Osho, Beyond Psychology, Chapter 33
As big as the United States is, with all its tremendous resources and potential, I guess I expect a little more from the country of my birth. After all, it does happen to be the place Osho indicated the New Man will appear. The unfortunate reality as I see it: meditation has yet to take root in America. I’m not saying that unless you are into Osho you can’t know meditation. But for a man who is universally regarded as one of the world’s greatest mystics and religious thinkers of all time, I find it bordering on conspiratorial his books are not more-readily available in mainstream bookstores across the country. You’ll have no problem finding titles reflecting the latest trends from Buddhism, yoga, Dr. Phil.. Perhaps it takes a Madonna or a Sting to start doing Kundalini; or Oprah reading “Way of the White Cloud” to turn our heads. But let’s face it: In America, it’s easier to be entertained than to meditate. Why? Because meditation is sure to change you. It is sure to shake your tree. Meditation doesn’t screw around. It works. It disturbs. Yes, it creates waves in our safe, comfortable little lives, there’s no way around that. And yes, there is every possibility if we start meditating we might come to see some not-so-pretty things about ourselves along the way; a possibility when we start peeling the layers of the collective onion, we’ll come across a little bit of Saddam or Bush hiding inside all of us. Let’s be honest: For most of us, I think that’s a very scary prospect. But then again, coming back to that word ‘choice’. We have to want to wake up. Meditation takes courage and commitment, to stand up, alone if need be, and say: No more Hiroshimas. No more Nagasakis.

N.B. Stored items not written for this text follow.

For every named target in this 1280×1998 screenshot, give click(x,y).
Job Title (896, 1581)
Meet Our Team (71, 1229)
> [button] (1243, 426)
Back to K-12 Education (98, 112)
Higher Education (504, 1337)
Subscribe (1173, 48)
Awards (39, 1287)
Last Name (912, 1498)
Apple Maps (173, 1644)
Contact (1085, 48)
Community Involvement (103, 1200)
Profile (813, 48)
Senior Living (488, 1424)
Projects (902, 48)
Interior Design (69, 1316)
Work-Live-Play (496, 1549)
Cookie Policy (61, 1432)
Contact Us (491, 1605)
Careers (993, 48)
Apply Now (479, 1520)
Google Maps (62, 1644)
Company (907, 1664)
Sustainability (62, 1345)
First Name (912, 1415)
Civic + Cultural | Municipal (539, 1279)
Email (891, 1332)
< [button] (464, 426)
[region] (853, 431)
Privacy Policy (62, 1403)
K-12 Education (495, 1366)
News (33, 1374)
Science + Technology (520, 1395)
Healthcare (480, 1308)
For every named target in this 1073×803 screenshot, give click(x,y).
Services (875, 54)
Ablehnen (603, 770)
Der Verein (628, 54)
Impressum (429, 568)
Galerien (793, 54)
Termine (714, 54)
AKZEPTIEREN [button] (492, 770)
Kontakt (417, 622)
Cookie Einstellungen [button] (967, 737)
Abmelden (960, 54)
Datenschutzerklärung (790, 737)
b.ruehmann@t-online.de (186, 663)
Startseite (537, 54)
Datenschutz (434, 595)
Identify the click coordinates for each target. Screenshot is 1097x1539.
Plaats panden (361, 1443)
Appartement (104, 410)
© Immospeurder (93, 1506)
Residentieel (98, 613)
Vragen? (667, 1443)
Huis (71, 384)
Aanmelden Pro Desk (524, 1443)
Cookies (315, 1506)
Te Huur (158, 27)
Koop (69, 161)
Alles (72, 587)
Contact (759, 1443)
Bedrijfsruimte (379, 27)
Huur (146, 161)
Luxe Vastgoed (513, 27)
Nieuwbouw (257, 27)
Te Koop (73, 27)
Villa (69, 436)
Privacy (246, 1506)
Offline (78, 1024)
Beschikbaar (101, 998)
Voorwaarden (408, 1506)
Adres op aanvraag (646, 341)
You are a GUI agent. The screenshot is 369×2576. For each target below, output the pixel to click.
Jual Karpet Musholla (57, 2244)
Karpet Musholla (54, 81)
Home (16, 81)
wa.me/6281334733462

“What happened in America with me is nothing new. It has always been happening. You have to understand one thing, that whenever there is somebody who has a message for you which goes against your traditional ways, your orthodoxy, your conditioning – then your whole priesthood, your politicians, the status quo, all the vested interests are against such a man. For the simple reason: because he is a disturbance. If people listen to him there is going to be a revolution.”
Osho, The Last Testament, Volume 5, Chapter 23
Walking away from Peace Park, I felt a new clarity arising in me. I remembered all the times I heard Osho speak about the vested interests, politicians, priests, and the masses who worship their every word; how lies are continuously fed societies in an effort to manipulate and control them. I don’t think what’s happening now with George Bush is anything new. But for myself, I see my choices more clearly now. I get reminded of these choices every year at the events, seeing people from all different nationalities and backgrounds coming together to meditate, celebrate, dance, sing, to love and rejoice in their life-energy. They are just ordinary people like myself, making positive choice, for themselves and on behalf of humanity; choices that are in the interest of life, creativity, love, joy — not death, misery, and destruction. The responsible choice as I see for myself – and my answer to Hiroshima’s everywhere – is to wake up. Places like Peace Park remind the distance we still need to travel before claiming ourselves civilized. And for God’s sake, let us not forget our sense of humor.